Comparisons over time generally are valid only when using longitudinal surveys that maintain the same basic design and methodology and employ virtually identical questions.

Comparisons over time generally are valid only when using longitudinal surveys that maintain the same basic design and methodology and employ virtually identical questions. Until recently, the only annual health care survey was the NHIS, conducted by the National Center for Health Statistics (NCHS).
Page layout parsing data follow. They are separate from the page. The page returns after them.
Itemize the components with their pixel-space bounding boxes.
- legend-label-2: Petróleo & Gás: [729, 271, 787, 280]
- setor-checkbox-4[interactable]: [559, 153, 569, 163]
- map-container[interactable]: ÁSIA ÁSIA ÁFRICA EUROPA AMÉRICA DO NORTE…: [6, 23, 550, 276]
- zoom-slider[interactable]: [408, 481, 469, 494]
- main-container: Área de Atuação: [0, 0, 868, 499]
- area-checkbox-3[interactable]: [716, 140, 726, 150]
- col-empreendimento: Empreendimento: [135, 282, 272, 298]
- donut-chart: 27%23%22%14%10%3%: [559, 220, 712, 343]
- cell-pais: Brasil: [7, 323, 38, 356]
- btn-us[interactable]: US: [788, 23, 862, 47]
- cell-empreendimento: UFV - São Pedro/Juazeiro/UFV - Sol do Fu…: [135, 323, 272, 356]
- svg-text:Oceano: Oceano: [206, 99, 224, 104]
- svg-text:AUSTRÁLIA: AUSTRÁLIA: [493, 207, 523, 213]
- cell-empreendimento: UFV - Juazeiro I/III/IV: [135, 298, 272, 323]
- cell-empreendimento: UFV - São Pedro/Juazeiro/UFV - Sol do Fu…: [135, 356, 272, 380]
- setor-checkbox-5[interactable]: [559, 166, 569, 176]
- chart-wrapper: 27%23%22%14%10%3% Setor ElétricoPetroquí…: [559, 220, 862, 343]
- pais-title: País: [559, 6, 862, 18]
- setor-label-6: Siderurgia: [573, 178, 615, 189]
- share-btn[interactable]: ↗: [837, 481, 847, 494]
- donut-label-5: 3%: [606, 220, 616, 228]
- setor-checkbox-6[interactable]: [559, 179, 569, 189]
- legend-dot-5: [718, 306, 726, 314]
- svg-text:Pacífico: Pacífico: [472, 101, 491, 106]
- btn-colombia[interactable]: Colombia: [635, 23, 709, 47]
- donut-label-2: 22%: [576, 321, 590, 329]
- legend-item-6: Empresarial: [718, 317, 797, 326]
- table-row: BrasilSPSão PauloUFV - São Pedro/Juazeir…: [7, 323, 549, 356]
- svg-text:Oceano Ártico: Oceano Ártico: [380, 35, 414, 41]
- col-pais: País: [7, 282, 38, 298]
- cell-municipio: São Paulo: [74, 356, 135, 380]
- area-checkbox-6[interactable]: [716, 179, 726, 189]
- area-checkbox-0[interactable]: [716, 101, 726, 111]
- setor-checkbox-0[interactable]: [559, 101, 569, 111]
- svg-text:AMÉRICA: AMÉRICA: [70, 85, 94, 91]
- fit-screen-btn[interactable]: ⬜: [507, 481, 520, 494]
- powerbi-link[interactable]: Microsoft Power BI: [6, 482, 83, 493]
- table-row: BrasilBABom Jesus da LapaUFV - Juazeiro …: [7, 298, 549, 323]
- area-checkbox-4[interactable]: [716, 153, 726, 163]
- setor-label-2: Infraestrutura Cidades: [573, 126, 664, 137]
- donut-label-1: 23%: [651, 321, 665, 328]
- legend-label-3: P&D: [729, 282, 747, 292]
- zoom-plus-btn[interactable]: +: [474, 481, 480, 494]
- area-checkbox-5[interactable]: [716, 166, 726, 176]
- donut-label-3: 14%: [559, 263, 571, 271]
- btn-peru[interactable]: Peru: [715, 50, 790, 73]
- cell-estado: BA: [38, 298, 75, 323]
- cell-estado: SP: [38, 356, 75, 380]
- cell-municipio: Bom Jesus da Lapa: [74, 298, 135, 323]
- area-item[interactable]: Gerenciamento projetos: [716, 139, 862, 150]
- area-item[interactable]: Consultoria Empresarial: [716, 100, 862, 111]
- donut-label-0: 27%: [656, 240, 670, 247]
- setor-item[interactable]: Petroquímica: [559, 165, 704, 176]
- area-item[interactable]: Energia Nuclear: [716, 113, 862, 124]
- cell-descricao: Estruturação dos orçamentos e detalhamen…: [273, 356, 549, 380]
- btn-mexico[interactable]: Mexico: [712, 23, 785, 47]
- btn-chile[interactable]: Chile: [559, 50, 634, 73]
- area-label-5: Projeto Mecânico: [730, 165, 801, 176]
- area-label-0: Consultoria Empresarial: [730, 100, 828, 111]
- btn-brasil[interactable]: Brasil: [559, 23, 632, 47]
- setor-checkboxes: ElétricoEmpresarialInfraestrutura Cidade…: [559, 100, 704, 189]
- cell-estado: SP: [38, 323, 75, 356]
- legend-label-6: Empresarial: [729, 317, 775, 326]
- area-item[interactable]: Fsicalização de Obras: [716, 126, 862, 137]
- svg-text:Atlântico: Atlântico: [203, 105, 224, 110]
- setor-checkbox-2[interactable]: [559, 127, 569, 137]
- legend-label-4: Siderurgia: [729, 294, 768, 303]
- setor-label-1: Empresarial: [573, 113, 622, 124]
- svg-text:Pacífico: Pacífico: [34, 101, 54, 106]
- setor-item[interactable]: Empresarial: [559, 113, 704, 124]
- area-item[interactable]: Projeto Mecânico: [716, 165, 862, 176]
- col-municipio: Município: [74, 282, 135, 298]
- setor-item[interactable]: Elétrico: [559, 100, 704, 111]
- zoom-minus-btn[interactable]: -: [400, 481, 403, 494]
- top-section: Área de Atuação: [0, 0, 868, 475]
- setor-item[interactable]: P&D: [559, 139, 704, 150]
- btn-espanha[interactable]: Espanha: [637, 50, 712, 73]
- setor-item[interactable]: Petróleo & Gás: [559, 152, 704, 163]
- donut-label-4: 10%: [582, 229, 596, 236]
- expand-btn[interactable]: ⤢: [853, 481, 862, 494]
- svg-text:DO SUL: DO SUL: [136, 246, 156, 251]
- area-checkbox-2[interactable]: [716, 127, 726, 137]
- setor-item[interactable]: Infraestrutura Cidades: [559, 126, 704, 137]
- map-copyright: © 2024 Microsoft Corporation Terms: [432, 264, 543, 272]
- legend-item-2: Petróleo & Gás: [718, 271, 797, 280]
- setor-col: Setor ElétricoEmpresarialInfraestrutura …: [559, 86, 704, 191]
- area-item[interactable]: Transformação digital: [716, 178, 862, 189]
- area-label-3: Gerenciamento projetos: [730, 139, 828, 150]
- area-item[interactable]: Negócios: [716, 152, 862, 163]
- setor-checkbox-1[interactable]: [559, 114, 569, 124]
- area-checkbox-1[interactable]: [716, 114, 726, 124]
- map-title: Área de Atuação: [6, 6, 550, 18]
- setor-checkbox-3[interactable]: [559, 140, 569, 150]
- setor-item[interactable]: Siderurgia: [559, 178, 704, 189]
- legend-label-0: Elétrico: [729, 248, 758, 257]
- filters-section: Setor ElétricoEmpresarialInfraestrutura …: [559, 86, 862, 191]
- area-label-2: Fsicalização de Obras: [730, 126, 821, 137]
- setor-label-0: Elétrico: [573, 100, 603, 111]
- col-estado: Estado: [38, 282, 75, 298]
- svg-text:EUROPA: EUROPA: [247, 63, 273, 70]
Other surveys have been done infrequently, such as the National Medical Expenditure Survey (NMES) conducted by the Agency for Health Care Policy and Research (AHCPR) in 1977, 1987 and 1996, and the Access to Care Survey conducted by The Robert Wood Johnson Foundation (RWJF) in 1978, 1982, 1986 and 1994.

But even with these surveys, tracking some measures of access is still limited. The NHIS, for example, did not include measures of access other than service use until the late 1980s, and in any case, many researchers consider service use to be of limited importance as a measure of access. Also, many of the measures of access change from survey to survey.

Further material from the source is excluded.